* [PATCH net 0/3] mlx5 fixes to 4.8-rc6
@ 2016-09-18 15:20 Or Gerlitz
2016-09-18 15:20 ` [PATCH net 1/3] net/mlx5: Fix flow counter bulk command out mailbox allocation Or Gerlitz
` (3 more replies)
0 siblings, 4 replies; 7+ messages in thread
From: Or Gerlitz @ 2016-09-18 15:20 UTC (permalink / raw)
To: David S. Miller
Cc: netdev, Tariq Toukan, Hadar Har-Zion, Amir Vadai, Or Gerlitz
Hi Dave,
This series series has a fix from Roi to memory corruption bug in
the bulk flow counters code and two late and hopefully last fixes
from me to the new eswitch offloads code.

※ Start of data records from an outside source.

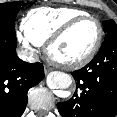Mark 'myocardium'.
Instances as JSON below:
<instances>
[{
  "mask_svg": "<svg viewBox=\"0 0 117 117\" xmlns=\"http://www.w3.org/2000/svg\"><path fill=\"white\" fill-rule=\"evenodd\" d=\"M85 20H93L98 28L97 38L90 52L84 57L73 61H63L57 59L52 54V48L54 47V45L57 44L60 40H62L75 26ZM103 36V26L98 18L91 15L79 16L65 23L60 29H58L49 37V39L46 41L45 52L47 54L48 60L55 66L63 69H78L87 65L95 58L102 45Z\"/></svg>",
  "mask_w": 117,
  "mask_h": 117,
  "instance_id": "1",
  "label": "myocardium"
}]
</instances>
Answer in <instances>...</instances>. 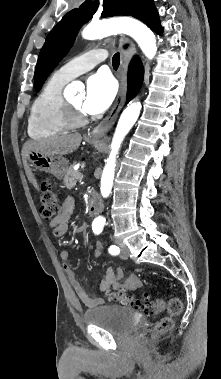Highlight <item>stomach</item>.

Series done over net commit 37dd348 "bna: fix crash in bnad_get_strings()"
Or.
Or Gerlitz (2):
net/mlx5: E-Switch, Fix error flow in the SRIOV e-switch init code
net/mlx5: E-Switch, Handle mode change failures
Roi Dayan (1):
net/mlx5: Fix flow counter bulk command out mailbox allocation
drivers/net/ethernet/mellanox/mlx5/core/eswitch.c | 1 +
.../ethernet/mellanox/mlx5/core/eswitch_offloads.c | 20 ++++++++++++++------
drivers/net/ethernet/mellanox/mlx5/core/fs_cmd.c | 4 ++--
3 files changed, 17 insertions(+), 8 deletions(-)
--
2.3.7
^ permalink raw reply [flat|nested] 7+ messages in thread
* [PATCH net 1/3] net/mlx5: Fix flow counter bulk command out mailbox allocation
2016-09-18 15:20 [PATCH net 0/3] mlx5 fixes to 4.8-rc6 Or Gerlitz
@ 2016-09-18 15:20 ` Or Gerlitz
2016-09-18 18:02 ` Leon Romanovsky
2016-09-18 15:20 ` [PATCH net 2/3] net/mlx5: E-Switch, Fix error flow in the SRIOV e-switch init code Or Gerlitz
` (2 subsequent siblings)
3 siblings, 1 reply; 7+ messages in thread
From: Or Gerlitz @ 2016-09-18 15:20 UTC (permalink / raw)
To: David S. Miller
Cc: netdev, Tariq Toukan, Hadar Har-Zion, Amir Vadai, Roi Dayan,
Or Gerlitz
From: Roi Dayan <roid@mellanox.com>
The FW command output length should be only the length of struct
mlx5_cmd_fc_bulk out field. Failing to do so will cause the memcpy
call which is invoked later in the driver to write over wrong memory
address and corrupt kernel memory which results in random crashes.
This bug was found using the kernel address sanitizer (kasan).
Fixes: a351a1b03bf1 ('net/mlx5: Introduce bulk reading of flow counters')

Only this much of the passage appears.